The mention of the men who had taken passage aft caused Jim some amount of perturbation. He had noticed them as he came aboard, and it was because of their presence on the ship that he had taken passage for himself and Sadie amidships.
"I'd have gone steerage with her had it not been for those dagoes," he had told himself. "There's little enough money to spare nowadays for luxuries; but they're a rough crowd, and I wouldn't like Sadie to be amongst them."
It had followed that he and Sadie had taken berths amidships, while Tom and Sam and Ching had, as a natural course, got places aft.

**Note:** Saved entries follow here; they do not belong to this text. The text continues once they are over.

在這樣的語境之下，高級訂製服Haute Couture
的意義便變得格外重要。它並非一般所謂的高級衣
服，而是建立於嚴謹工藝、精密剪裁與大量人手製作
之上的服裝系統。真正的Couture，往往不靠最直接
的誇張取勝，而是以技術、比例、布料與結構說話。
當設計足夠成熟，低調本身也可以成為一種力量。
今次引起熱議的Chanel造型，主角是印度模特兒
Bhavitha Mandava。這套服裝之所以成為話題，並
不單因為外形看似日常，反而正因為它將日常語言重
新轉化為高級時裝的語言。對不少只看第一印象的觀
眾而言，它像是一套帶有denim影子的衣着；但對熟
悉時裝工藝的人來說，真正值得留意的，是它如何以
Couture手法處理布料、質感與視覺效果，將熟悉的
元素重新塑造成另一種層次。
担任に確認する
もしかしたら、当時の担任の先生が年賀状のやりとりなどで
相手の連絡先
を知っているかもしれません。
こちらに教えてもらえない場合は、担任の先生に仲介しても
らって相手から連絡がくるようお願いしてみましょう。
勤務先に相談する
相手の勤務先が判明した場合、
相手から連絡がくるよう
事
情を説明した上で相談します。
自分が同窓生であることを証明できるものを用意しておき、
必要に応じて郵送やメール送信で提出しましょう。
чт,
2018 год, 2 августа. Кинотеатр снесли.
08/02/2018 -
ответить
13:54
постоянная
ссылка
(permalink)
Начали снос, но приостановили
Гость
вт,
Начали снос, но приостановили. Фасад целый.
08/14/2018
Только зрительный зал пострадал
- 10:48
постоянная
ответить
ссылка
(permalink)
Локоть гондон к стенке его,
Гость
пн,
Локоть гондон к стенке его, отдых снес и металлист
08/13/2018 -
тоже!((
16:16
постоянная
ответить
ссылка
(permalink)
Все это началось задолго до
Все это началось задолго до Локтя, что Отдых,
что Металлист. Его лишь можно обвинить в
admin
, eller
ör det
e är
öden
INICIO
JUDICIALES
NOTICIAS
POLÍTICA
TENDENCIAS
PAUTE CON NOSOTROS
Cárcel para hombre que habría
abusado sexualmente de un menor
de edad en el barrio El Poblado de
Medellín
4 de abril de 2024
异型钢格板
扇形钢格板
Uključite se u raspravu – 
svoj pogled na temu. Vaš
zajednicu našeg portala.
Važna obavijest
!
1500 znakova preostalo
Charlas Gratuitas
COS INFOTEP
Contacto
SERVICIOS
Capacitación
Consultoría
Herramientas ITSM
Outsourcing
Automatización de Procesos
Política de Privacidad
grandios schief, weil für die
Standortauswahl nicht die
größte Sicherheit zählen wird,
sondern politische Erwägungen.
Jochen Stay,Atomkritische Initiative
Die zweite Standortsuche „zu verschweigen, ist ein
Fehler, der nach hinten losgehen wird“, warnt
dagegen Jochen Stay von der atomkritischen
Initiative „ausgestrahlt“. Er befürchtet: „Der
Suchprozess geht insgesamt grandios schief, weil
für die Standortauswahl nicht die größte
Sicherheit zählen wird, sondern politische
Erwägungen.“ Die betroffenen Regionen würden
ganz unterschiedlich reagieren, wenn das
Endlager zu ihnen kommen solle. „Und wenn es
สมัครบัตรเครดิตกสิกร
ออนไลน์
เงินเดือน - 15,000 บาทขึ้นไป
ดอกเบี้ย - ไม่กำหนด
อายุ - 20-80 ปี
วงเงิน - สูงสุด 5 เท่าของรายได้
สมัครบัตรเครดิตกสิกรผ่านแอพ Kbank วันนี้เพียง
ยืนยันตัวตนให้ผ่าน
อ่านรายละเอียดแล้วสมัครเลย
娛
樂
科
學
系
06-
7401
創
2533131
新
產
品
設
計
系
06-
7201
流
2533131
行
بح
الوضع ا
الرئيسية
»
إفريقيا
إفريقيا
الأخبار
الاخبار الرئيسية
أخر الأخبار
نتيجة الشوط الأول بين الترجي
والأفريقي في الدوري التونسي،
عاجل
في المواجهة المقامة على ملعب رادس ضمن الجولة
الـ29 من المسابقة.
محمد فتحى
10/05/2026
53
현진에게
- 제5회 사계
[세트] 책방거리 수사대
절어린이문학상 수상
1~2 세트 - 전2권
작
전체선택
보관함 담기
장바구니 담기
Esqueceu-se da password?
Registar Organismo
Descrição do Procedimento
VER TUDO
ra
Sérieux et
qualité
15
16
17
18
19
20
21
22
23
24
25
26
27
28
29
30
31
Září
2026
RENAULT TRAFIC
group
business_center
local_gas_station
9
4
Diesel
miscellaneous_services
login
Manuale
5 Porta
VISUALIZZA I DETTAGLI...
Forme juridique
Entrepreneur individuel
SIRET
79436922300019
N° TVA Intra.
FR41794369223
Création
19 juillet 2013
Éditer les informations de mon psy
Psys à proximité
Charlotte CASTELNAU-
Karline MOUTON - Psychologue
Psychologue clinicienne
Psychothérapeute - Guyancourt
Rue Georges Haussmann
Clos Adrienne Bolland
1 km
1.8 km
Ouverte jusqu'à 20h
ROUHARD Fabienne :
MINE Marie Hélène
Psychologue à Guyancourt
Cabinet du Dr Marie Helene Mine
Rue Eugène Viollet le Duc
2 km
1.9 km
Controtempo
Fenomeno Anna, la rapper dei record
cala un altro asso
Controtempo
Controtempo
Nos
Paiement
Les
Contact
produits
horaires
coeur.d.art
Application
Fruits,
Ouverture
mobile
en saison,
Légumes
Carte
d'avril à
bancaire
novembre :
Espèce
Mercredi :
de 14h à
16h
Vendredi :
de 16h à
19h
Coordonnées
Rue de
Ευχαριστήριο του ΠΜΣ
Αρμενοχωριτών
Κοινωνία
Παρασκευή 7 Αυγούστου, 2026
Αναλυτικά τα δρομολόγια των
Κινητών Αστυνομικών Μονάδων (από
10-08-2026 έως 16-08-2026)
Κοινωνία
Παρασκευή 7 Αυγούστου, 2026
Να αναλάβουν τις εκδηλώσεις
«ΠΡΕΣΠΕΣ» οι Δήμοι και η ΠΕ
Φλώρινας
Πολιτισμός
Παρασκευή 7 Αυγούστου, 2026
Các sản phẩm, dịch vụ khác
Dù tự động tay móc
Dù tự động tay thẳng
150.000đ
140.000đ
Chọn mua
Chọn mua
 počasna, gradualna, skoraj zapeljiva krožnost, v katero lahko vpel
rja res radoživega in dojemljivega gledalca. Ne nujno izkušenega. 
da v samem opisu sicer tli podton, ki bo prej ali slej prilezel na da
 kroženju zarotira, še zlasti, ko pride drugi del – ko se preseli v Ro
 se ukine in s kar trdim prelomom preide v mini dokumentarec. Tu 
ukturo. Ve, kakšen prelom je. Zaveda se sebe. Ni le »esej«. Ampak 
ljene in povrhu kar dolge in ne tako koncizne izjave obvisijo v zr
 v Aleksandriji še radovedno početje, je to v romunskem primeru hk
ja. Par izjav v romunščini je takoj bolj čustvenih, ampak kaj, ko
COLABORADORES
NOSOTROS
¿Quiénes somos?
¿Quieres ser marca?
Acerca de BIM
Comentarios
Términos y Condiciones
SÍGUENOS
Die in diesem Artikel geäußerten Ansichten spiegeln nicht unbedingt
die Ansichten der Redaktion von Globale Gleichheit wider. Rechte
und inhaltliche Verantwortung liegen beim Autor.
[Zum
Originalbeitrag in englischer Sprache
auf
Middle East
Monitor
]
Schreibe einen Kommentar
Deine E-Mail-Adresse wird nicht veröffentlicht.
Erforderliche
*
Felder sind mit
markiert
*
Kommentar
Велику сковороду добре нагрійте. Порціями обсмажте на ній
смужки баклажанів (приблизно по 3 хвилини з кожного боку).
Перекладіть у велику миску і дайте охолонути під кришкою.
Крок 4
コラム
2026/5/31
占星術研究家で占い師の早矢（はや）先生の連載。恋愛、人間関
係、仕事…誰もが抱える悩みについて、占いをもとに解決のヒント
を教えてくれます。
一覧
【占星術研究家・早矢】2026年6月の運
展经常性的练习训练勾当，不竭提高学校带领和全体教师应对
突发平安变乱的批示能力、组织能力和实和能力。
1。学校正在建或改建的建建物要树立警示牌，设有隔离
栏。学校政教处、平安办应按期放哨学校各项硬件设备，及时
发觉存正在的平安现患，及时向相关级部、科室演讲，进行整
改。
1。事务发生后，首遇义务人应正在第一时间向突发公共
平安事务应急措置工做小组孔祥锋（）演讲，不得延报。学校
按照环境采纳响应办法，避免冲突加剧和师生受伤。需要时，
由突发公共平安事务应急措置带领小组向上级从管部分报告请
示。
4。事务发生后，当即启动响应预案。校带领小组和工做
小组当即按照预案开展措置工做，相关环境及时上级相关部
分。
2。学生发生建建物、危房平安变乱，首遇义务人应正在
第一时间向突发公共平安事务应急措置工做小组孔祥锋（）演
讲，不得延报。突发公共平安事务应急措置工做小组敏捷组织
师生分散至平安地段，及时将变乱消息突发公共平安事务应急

Jim realized, now that Tom reminded him of the fact, that the Spaniards on the ship might prove a greater danger to them than the foundering of the vessel.
"Guess they're a rough crowd, and likely to lose their heads," he said aloud. "Let's get some food quick, Tom, and then see what's happening. We'll keep close together."
They ran along the alley way towards the purser's store, and, finding the door closed, Tom burst it in with a mighty heave from his shoulder. Jim snatched one of the hanging oil lanterns, and together they made a hurried survey of the contents.